**Try it**
Set down the line that contains "Image attached. Segment" and every line after it to the end of the entries, exactly as they stand and nothing more.

(Collected data)
───
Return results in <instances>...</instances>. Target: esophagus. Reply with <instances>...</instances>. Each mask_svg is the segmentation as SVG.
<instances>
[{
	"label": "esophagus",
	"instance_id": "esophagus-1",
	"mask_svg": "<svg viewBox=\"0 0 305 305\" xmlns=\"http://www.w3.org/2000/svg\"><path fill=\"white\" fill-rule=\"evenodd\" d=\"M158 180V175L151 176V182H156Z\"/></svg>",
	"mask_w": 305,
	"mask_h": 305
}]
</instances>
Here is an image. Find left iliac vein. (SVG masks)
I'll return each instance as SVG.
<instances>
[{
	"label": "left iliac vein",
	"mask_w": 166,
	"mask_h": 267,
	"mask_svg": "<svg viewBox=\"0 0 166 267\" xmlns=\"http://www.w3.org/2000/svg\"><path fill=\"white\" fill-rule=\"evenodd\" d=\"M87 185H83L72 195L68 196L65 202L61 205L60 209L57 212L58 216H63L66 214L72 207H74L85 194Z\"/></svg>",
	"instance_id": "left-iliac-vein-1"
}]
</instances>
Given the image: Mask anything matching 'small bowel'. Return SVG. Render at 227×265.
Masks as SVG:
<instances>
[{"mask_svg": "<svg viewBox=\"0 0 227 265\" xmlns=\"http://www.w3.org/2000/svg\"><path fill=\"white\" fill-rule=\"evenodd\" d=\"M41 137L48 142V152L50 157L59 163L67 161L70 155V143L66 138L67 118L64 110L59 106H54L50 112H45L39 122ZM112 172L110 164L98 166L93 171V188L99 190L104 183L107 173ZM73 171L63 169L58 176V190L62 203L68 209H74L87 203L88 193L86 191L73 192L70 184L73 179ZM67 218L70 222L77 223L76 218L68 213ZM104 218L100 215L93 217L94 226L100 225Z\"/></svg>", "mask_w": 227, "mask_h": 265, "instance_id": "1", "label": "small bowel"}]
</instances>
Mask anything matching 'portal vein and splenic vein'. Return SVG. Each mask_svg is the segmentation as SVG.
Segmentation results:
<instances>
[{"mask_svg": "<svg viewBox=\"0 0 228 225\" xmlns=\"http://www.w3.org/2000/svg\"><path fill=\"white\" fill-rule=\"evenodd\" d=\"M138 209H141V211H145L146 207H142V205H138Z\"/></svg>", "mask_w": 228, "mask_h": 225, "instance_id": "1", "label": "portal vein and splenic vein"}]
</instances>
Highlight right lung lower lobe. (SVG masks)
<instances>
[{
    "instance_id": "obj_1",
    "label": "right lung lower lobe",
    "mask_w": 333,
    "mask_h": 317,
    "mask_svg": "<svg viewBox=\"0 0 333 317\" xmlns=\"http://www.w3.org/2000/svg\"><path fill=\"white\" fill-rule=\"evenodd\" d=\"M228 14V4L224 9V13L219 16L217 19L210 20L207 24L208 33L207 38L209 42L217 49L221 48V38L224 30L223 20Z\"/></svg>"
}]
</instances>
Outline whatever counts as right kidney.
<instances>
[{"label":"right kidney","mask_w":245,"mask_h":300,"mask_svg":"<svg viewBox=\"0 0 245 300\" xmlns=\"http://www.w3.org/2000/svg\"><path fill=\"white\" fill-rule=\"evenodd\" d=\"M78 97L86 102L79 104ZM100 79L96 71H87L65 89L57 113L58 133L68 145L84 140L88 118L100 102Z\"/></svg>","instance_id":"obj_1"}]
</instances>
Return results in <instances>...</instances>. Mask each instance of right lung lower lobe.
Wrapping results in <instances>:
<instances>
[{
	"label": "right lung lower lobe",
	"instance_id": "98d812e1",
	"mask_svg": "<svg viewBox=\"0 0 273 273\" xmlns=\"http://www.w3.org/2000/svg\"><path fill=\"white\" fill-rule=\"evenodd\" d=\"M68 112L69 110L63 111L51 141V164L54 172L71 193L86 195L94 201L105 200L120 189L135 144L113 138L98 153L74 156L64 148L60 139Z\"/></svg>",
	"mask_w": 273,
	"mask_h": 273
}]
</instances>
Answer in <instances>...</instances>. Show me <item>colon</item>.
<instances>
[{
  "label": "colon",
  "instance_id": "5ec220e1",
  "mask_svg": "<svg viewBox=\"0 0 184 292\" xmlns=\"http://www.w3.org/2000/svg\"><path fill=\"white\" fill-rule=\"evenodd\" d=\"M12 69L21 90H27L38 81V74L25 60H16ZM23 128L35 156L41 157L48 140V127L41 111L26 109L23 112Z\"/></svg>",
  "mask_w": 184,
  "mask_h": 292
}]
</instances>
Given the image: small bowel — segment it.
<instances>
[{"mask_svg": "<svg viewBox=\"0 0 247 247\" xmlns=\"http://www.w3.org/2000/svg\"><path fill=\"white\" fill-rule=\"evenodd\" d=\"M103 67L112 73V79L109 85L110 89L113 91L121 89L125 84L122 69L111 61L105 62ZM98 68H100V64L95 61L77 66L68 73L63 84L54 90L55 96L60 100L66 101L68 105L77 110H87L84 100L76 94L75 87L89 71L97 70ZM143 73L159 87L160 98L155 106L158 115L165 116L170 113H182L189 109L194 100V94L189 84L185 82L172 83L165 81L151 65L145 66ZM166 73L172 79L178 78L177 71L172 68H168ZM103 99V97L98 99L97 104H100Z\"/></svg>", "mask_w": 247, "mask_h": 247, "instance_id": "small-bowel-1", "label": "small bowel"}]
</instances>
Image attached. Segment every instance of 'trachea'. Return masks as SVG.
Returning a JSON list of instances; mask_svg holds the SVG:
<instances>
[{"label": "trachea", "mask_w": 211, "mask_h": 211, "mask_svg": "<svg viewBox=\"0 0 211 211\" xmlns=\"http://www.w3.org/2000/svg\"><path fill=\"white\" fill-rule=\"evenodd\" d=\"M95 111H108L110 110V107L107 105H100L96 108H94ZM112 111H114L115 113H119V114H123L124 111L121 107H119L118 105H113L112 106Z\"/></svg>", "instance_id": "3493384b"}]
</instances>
───
**Solved problem**
Image attached. Segment every instance of 'trachea'. Return masks as SVG.
Returning a JSON list of instances; mask_svg holds the SVG:
<instances>
[{"label": "trachea", "mask_w": 211, "mask_h": 211, "mask_svg": "<svg viewBox=\"0 0 211 211\" xmlns=\"http://www.w3.org/2000/svg\"><path fill=\"white\" fill-rule=\"evenodd\" d=\"M95 111H108L110 110V107L107 105H100L96 108H94ZM112 111H114L115 113H119V114H123L124 111L121 107H119L118 105H113L112 106Z\"/></svg>", "instance_id": "3493384b"}]
</instances>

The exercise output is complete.